● **DESCRIPTION OF THE TASK**: What are the lines from the one containing "les plantes. Si l’eau du robinet dans votre" through the last line of the records below? Return them exactly, leaving out pictures.

Stored entries:
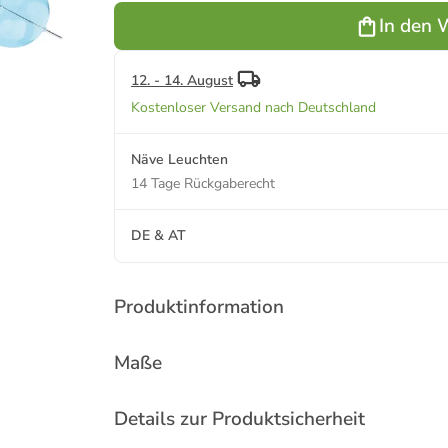
(L)57 cm x
In den 
(B)57 cm x
(H)38 cm
12. - 14. August
Kostenloser Versand nach Deutschland
Näve Leuchten
14 Tage Rückgaberecht
DE & AT
Produktinformation
Maße
Details zur Produktsicherheit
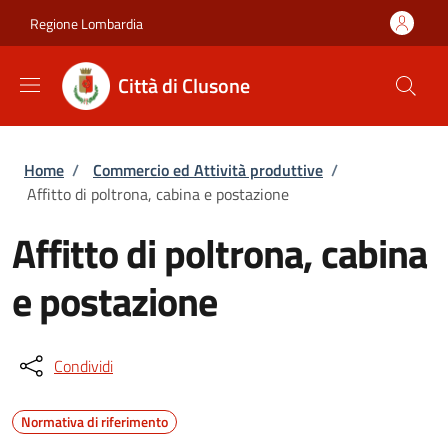
Salta al contenuto principale
Skip to footer content
Regione Lombardia
Città di Clusone
Briciole di pane
Home
/
Commercio ed Attività produttive
/
Affitto di poltrona, cabina e postazione
Affitto di poltrona, cabina
e postazione
Condividi
Normativa di riferimento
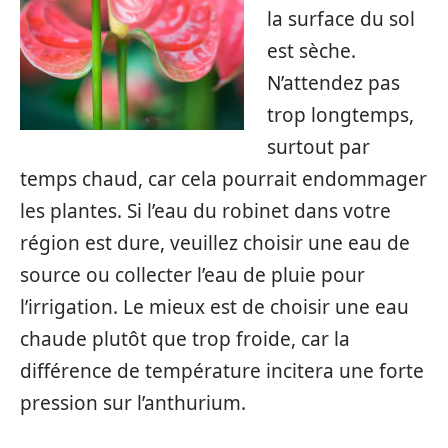
la surface du sol
est sèche.
N’attendez pas
trop longtemps,
surtout par
temps chaud, car cela pourrait endommager
les plantes. Si l’eau du robinet dans votre
région est dure, veuillez choisir une eau de
source ou collecter l’eau de pluie pour
l’irrigation. Le mieux est de choisir une eau
chaude plutôt que trop froide, car la
différence de température incitera une forte
pression sur l’anthurium.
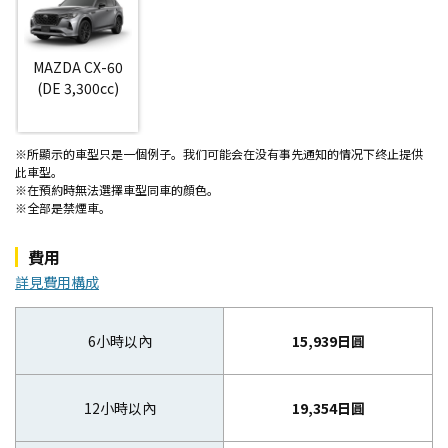
MAZDA CX-60
(DE 3,300cc)
※所顯示的車型只是一個例子。我们可能会在没有事先通知的情况下终止提供
此車型。
※在預約時無法選擇車型同車的顔色。
※全部是禁煙車。
費用
詳見費用構成
6小時以內
15,939日圓
12小時以內
19,354日圓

● **EXPECTED ANSWER**:
les plantes. Si l’eau du robinet dans votre
région est dure, veuillez choisir une eau de
source ou collecter l’eau de pluie pour
l’irrigation. Le mieux est de choisir une eau
chaude plutôt que trop froide, car la
différence de température incitera une forte
pression sur l’anthurium.
MAZDA CX-60
(DE 3,300cc)
※所顯示的車型只是一個例子。我们可能会在没有事先通知的情况下终止提供
此車型。
※在預約時無法選擇車型同車的顔色。
※全部是禁煙車。
費用
詳見費用構成
6小時以內
15,939日圓
12小時以內
19,354日圓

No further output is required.